> I really like Rust, but in my mind it's still relegated to the periphery of tasks that must be super fast (like C/C++, to your point) and/or low-level. Rust has made impressive strides at reducing the toil involved in compile-time memory management, but there is still a big productivity gap between the borrow checker and GC.
Even if it weren't for the performance I would use Rust over Go due to the lack of generics alone, as well as the associated general philosophy of Go that boilerplate is good and one should repeat oneself as much as possible.

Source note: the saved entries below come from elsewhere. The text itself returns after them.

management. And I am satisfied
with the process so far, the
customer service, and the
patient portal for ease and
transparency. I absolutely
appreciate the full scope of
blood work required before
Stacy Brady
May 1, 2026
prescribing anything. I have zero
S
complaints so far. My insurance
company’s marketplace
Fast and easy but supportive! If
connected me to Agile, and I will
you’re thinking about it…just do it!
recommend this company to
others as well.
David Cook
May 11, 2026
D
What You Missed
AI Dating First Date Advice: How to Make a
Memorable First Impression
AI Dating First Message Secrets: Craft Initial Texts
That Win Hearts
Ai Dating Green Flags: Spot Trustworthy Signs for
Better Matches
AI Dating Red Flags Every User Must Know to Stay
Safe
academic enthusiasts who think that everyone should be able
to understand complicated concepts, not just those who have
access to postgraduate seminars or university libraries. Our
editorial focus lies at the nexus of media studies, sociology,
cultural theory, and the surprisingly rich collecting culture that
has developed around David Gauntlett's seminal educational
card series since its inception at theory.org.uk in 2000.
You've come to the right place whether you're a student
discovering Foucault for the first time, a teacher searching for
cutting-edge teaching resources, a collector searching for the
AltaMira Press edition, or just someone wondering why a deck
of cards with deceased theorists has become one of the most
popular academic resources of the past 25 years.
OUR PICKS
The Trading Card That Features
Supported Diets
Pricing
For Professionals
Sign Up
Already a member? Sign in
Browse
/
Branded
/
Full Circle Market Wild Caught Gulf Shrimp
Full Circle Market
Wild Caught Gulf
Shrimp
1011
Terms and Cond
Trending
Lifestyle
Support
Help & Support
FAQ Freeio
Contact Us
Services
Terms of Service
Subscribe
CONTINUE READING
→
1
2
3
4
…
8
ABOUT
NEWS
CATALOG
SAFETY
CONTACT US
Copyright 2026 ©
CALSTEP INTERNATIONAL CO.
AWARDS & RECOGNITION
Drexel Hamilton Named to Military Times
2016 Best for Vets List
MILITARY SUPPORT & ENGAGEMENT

I really, really like type systems, but I’ve built enough software to know that the returns for most applications diminish after a Go-like type system is in place, and there are many other factors that are more important than type systems (and Rust gets a lot of these right too!) such as performance, productivity, tooling breadth and quality (especially build tooling and package management), ecosystem, deployment/distribution story, learning curve, readability, etc. Ultimately I’m of the opinion that as cool as type systems are, for most software they need to exist in service of productivity which means you need a basic type system that helps you but gets out of your way. Type systems can’t catch many classes of bugs that are increasingly prevalent in a world where our services are getting increasingly smaller (or rather, where more infrastructure and networking are being put in between the logical components of our application) and we’re often able to detect bug fixes before they impact a significant number of users (progressive deployments, automated rollbacks, continuous deployment, etc) but the discourse around type systems hasn’t caught up yet.
It has to do with that one sometimes has to write 80 lines of code in Go to to the same as 3 lines of Rust code due to having to repeat oneself all the time.